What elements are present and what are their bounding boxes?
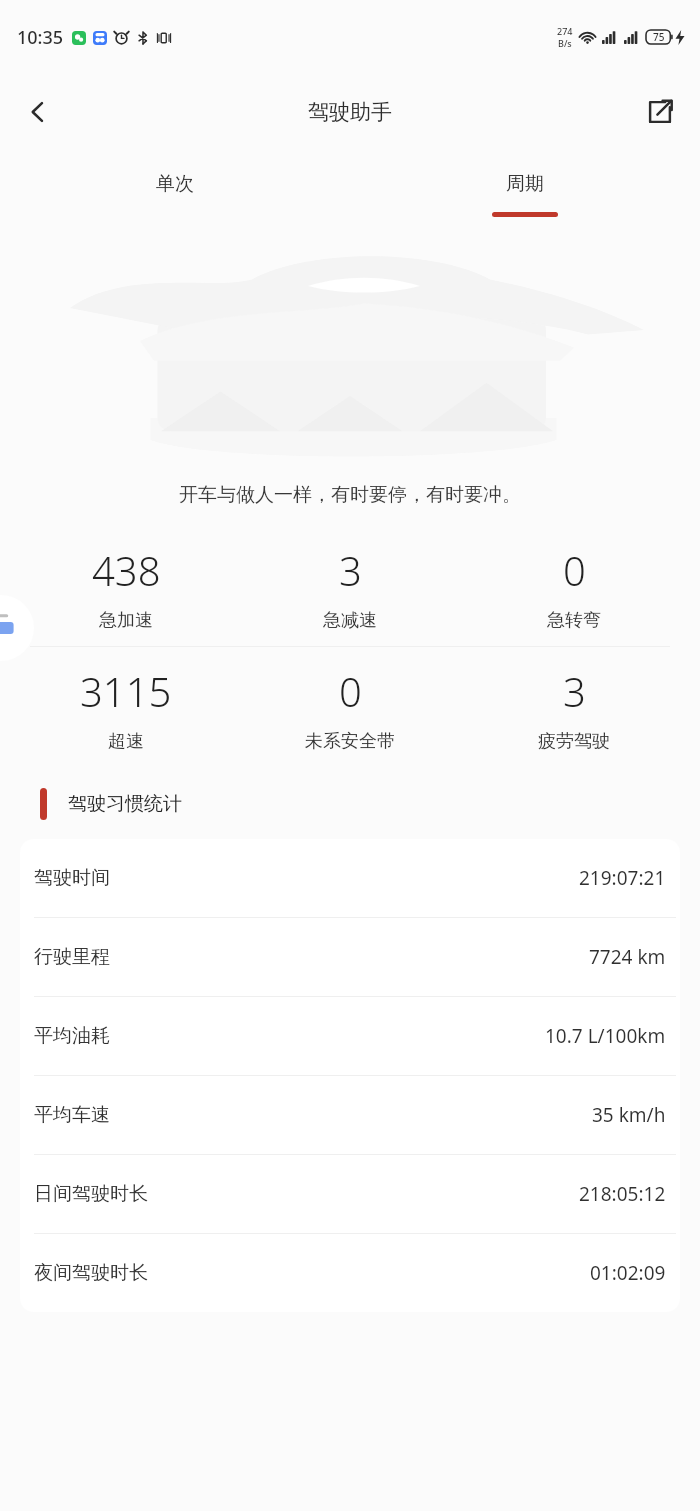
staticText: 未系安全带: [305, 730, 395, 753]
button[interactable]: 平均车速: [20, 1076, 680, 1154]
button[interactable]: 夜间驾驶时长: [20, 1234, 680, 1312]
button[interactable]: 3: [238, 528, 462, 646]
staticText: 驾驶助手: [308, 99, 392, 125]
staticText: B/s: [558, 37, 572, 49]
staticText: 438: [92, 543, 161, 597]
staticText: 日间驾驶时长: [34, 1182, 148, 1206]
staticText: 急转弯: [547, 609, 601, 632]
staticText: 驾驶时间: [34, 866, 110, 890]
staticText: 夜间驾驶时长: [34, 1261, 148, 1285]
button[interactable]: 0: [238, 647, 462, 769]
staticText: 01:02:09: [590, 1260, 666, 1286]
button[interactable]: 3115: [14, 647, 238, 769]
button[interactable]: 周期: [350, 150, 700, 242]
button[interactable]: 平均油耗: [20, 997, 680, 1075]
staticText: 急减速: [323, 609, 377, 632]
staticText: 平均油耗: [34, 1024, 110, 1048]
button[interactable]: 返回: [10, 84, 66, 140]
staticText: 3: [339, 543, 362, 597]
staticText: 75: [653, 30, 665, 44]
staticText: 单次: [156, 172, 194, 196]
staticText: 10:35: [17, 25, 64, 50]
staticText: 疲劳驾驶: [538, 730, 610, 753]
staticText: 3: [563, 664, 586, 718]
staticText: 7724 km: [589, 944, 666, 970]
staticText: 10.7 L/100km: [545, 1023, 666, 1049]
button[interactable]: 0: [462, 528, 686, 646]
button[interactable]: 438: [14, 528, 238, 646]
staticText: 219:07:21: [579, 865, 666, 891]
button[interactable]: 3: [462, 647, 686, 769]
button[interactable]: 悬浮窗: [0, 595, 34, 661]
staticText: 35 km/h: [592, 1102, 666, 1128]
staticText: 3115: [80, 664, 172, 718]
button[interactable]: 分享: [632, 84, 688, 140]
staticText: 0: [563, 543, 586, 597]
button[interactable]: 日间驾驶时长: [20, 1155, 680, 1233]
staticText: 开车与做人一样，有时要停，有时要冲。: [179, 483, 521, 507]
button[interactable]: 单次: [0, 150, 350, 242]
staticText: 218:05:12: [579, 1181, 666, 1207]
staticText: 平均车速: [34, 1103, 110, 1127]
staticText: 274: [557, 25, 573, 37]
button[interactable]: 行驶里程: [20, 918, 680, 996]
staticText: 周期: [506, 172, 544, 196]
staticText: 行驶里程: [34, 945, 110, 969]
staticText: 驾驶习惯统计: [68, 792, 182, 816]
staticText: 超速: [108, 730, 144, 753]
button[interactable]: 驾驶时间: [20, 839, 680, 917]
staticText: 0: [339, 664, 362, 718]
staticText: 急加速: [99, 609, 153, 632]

○ ○ ○

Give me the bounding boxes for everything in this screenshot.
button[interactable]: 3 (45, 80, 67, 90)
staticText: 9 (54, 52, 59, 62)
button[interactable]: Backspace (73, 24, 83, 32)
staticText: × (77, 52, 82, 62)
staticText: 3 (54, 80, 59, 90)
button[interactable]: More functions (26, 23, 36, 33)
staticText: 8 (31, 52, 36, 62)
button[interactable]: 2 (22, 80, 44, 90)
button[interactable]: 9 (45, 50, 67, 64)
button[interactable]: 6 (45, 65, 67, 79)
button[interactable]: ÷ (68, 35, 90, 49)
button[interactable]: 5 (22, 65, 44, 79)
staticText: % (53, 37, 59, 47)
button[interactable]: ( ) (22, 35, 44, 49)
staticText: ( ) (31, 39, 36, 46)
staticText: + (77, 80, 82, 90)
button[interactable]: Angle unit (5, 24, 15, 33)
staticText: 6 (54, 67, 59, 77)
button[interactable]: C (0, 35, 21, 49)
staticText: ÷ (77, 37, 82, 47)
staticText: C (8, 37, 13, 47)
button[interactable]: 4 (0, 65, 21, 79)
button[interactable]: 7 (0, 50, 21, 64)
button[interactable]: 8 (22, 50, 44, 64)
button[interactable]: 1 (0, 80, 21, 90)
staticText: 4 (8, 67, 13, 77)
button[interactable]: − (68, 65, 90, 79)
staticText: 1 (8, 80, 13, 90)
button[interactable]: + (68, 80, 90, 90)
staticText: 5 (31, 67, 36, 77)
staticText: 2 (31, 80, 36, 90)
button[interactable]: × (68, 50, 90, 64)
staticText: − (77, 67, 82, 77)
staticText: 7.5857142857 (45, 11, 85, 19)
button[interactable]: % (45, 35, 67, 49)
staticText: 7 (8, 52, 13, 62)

○ ○ ○

◆ **What this task involves**:
Return each line from the data where the string "bounding" can be found.

◆ **Result for this task**:
What elements are present and what are their bounding boxes?
Give me the bounding boxes for everything in this screenshot.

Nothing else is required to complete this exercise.